Getting together with the wrong man in my teens was the start of all my problems. My partner was abusive and controlling from the start, but we had a baby very soon after getting together, and another, two years later, so I stayed with him.
He was extremely jealous and used to make me walk around staring at the floor so I wouldn’t look at other men. After we had our second baby it all became too much and I managed to escape from him for a year, leaving Southport where he and all of my family lived. But one day, on a visit back to see my dad, he saw me and chased me down the street and followed me to my safe house. I was scared and ended up back with him.
While we’d been apart he’d become hooked on heroin, and it wasn’t long before he forced me to be too. He used to make me go out thieving to pay for our fixes – never doing his own dirty work and only too happy to see me getting into trouble with the police. We had a third baby but by that time our lives were so chaotic that social services took all three of the kids away from us.
I was with him, scared for 15 years, until he died, aged 31, of complications relating to his drug addiction. I was finally free of him and stopped taking heroin. I wanted to be clean from drugs and felt I needed to do it alone so I locked myself in my flat. The intense pain in my body was so bad that as the drugs came out of my system I drank alcohol to numb it and to force myself to sleep. Unbeknown to me with the alcohol, I had now swapped one addiction for another and got to the point where I was drinking three litres of brandy per day.
It was at this point that I ended up in prison again. I saw the doctor when I arrived and I was shocked when he diagnosed me with TB. I knew I wasn’t feeling well but thought it was all down to my drinking. He told me if I hadn’t got treatment, the TB could have killed me. For the next three months I was put in isolation while I recovered.
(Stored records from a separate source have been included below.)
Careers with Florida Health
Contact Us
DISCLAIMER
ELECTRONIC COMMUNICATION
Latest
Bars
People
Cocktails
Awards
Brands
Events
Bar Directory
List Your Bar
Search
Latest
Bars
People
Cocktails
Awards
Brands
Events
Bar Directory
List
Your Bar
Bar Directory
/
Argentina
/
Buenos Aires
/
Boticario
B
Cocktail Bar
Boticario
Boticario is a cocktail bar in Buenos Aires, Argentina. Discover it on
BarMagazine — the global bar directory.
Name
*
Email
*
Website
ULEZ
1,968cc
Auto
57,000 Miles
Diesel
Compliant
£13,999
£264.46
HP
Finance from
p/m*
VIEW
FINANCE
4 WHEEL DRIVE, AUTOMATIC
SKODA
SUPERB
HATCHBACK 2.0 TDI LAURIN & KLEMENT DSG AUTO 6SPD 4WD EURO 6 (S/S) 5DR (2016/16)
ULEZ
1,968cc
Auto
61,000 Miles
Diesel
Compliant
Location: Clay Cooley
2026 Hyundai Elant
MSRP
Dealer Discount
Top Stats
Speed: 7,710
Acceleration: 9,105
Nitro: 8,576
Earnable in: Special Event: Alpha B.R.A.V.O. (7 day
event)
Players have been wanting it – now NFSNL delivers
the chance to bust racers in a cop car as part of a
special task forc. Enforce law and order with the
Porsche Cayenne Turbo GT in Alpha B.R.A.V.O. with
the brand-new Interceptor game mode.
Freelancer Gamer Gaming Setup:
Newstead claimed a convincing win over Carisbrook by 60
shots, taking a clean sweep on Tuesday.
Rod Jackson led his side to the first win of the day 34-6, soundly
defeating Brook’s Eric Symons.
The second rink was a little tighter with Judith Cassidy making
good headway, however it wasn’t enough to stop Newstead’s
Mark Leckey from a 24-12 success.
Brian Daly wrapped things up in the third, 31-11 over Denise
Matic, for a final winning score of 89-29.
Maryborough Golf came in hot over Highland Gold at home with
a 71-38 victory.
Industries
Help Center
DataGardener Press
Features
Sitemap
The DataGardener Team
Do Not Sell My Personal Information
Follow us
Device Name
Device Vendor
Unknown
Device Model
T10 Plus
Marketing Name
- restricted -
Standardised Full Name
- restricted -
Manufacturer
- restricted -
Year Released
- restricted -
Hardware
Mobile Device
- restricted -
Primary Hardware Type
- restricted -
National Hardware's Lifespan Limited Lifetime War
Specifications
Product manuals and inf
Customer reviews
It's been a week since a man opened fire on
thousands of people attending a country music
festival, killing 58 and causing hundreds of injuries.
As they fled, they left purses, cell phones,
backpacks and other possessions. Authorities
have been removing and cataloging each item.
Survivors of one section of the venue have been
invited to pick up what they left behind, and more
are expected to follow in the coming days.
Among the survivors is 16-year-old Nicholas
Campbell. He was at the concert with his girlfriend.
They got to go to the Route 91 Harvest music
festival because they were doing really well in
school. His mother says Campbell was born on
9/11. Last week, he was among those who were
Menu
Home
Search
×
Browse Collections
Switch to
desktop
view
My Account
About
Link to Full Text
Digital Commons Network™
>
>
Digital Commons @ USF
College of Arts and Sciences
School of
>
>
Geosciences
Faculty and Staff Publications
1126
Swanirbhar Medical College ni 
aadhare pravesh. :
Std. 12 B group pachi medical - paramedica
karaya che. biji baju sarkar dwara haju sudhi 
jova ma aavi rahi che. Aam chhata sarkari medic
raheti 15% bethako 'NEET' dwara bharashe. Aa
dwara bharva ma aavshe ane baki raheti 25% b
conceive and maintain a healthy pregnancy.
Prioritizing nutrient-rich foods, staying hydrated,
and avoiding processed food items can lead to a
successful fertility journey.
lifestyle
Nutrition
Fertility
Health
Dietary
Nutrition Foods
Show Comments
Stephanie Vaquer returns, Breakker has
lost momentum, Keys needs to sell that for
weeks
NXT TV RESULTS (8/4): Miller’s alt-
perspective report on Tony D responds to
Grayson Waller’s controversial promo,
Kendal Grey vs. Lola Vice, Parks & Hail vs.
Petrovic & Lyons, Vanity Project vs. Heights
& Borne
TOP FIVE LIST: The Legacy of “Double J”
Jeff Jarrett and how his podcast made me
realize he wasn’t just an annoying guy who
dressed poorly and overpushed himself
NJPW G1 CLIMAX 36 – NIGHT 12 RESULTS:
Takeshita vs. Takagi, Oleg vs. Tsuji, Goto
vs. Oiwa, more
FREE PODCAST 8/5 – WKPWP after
It was at this point that I realised this was my chance to get my life back on track again. My abusive partner wasn’t there anymore and I had an opportunity to stop drinking and make some real changes.
I served eight months in prison, but while I was there I worked and took every opportunity offered to me. When I came out I was tagged and living in a bail hostel in Preston, having asked to be moved away from the bad influences in Southport.
It was while living in the bail hostel that I found out about Emmaus. I wasn’t sure at first how I could cope with living with so many other people (Emmaus Preston can accommodate up to 26 companions) but when I met everyone I realised how nice everyone was and that they all worked together and helped each other out.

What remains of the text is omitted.